→ The data:

Segment Open

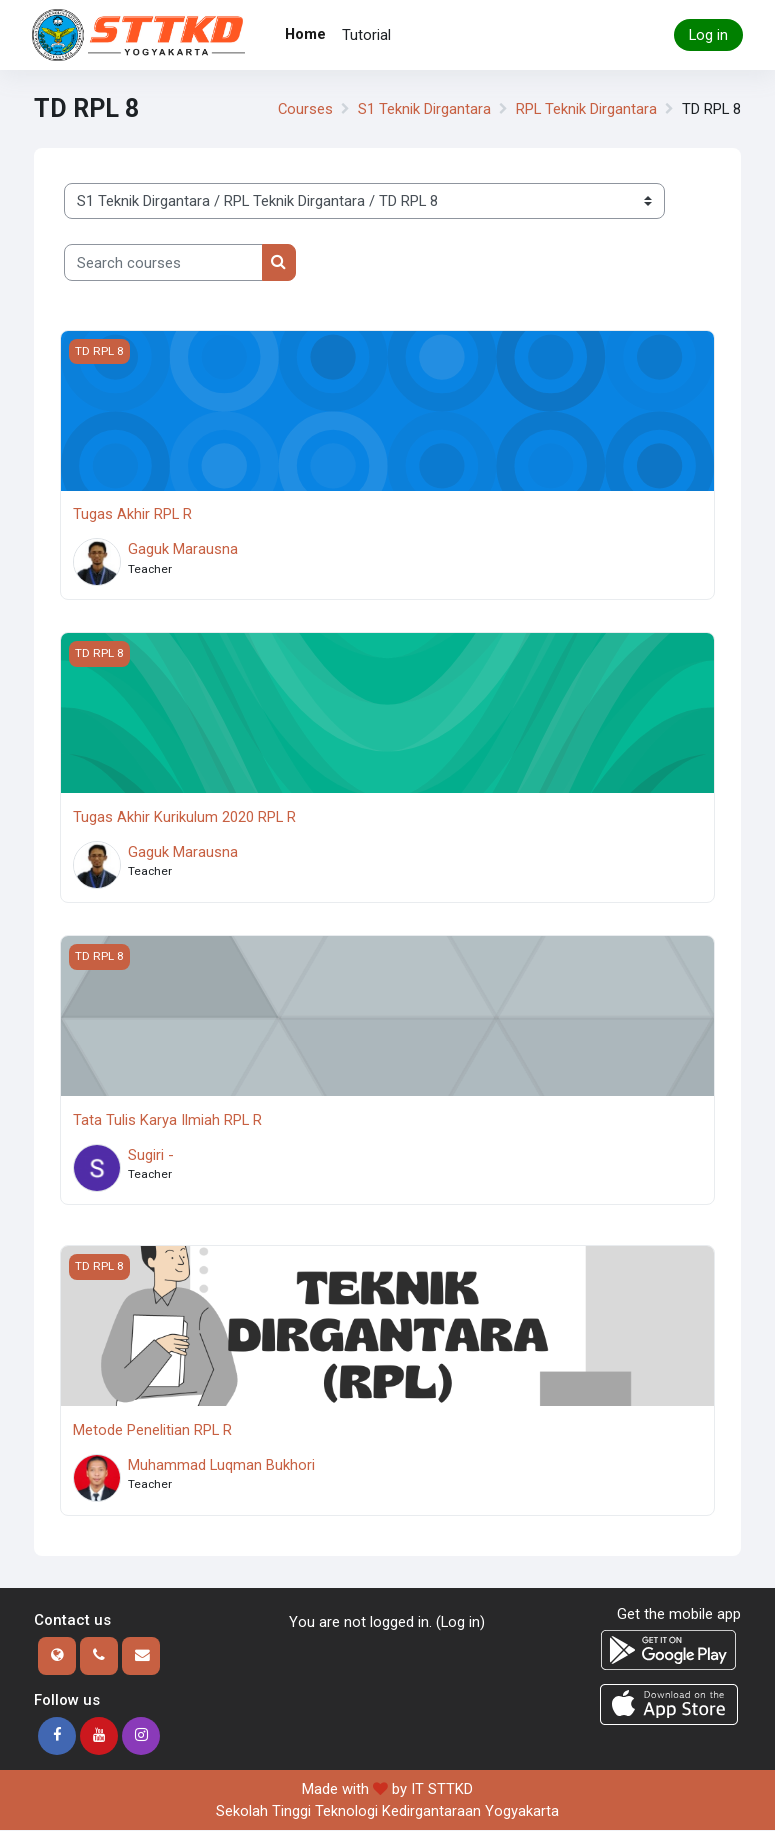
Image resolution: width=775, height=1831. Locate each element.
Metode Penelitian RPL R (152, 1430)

Segment Closed
Segment Open

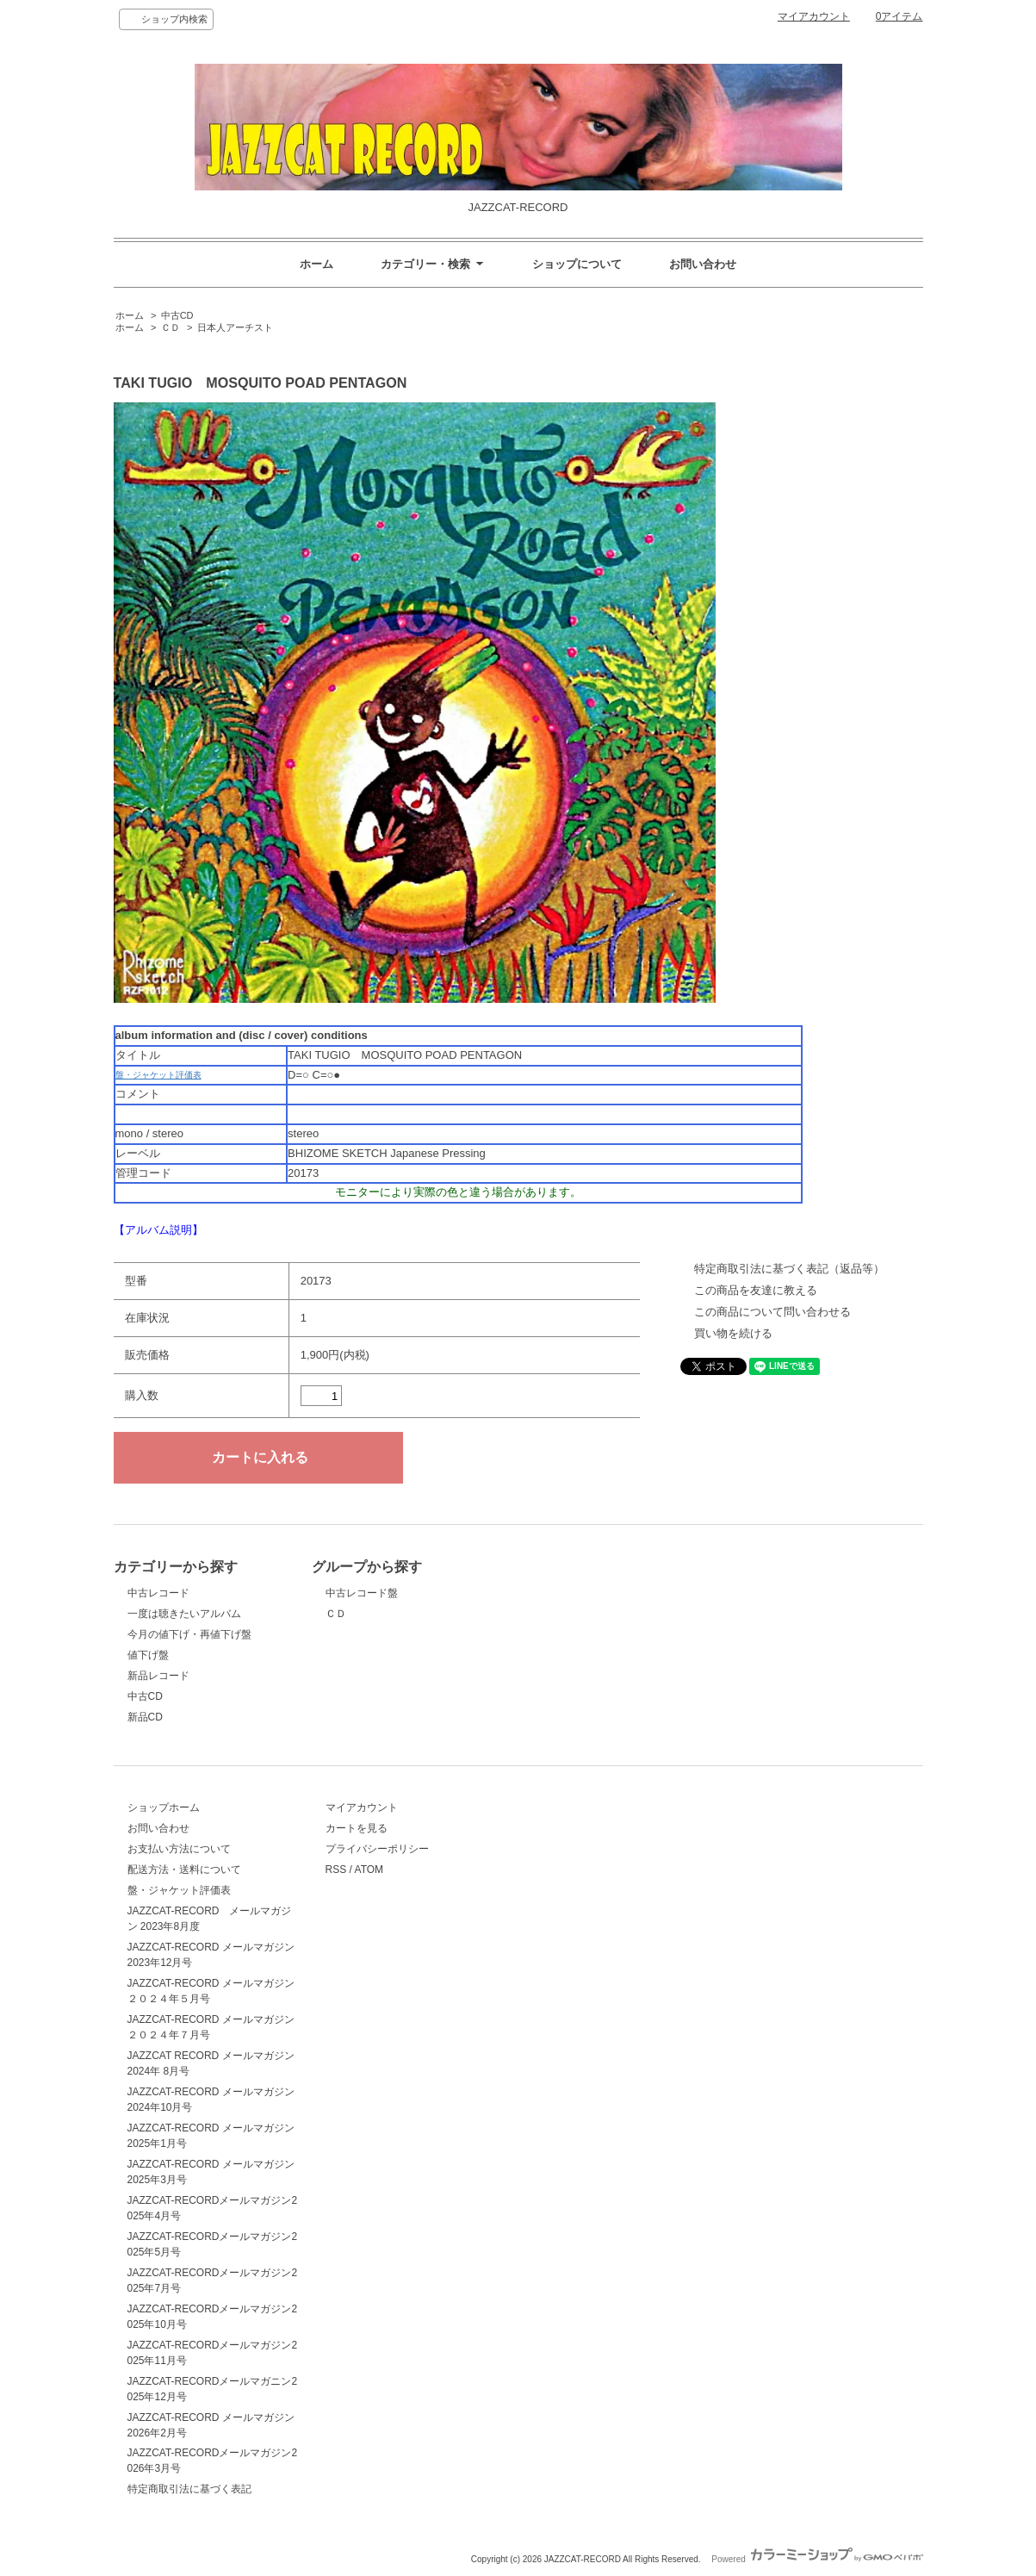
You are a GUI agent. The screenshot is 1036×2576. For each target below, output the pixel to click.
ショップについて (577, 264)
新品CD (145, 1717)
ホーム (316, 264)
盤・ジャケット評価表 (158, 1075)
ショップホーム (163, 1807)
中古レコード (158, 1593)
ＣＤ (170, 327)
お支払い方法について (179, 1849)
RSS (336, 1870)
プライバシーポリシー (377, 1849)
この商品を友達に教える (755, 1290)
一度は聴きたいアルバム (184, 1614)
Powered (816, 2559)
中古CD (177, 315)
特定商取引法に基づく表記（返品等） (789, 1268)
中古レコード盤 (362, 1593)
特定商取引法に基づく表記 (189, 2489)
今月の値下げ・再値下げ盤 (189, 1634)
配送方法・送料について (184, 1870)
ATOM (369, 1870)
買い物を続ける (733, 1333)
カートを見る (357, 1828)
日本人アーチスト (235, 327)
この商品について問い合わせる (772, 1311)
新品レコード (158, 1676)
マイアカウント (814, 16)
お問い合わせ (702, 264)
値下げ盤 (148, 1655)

Segment Closed

→ Task details:
What lines in the data above carry "each"? Return them all.

→ Completed task:
Image resolution: width=775, height=1831. Locate each element.
You are a GUI agent. The screenshot is 1036×2576. For each target below, output the pixel to click.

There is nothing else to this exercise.